A word-for-word copy of the data, with no images, is the required answer.

Data for this exercise:

---+---

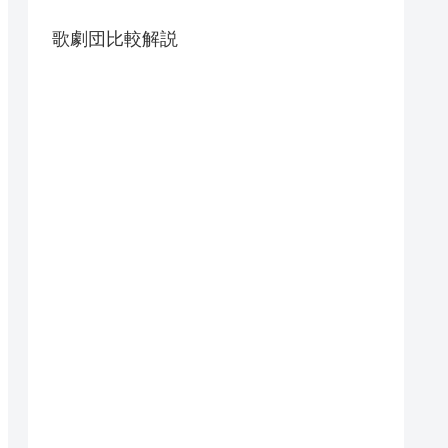
歌劇団比較解説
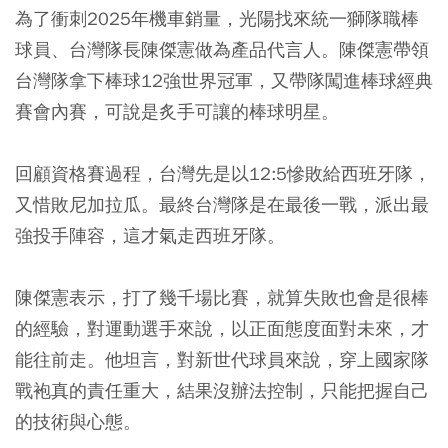
為了衝刺2025年機車銷量，光陽找來統一獅隊職棒
球員、台灣隊長陳傑憲做為產品代言人。陳傑憲帶領
台灣隊拿下棒球12強世界冠軍，又帶隊闖進棒球經典
賽會內賽，可說是炙手可讓的棒球明星。
回顧資格賽過程，台灣先是以12:5慘敗給西班牙隊，
又惜敗尼加拉瓜。最終台灣隊是在最後一戰，派出最
強投手陣容，這才氣走西班牙隊。
陳傑憲表示，打了幾千場比賽，就算失敗也會是很棒
的經驗，對運動選手來說，以正面態度面對未來，才
能往前走。他坦言，對新世代球員來說，穿上國家隊
戰袍真的責任重大，結果沒辦法控制，只能把握自己
的技術與心態。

---+---

Output below:
歌劇団比較解説
為了衝刺2025年機車銷量，光陽找來統一獅隊職棒
球員、台灣隊長陳傑憲做為產品代言人。陳傑憲帶領
台灣隊拿下棒球12強世界冠軍，又帶隊闖進棒球經典
賽會內賽，可說是炙手可讓的棒球明星。
回顧資格賽過程，台灣先是以12:5慘敗給西班牙隊，
又惜敗尼加拉瓜。最終台灣隊是在最後一戰，派出最
強投手陣容，這才氣走西班牙隊。
陳傑憲表示，打了幾千場比賽，就算失敗也會是很棒
的經驗，對運動選手來說，以正面態度面對未來，才
能往前走。他坦言，對新世代球員來說，穿上國家隊
戰袍真的責任重大，結果沒辦法控制，只能把握自己
的技術與心態。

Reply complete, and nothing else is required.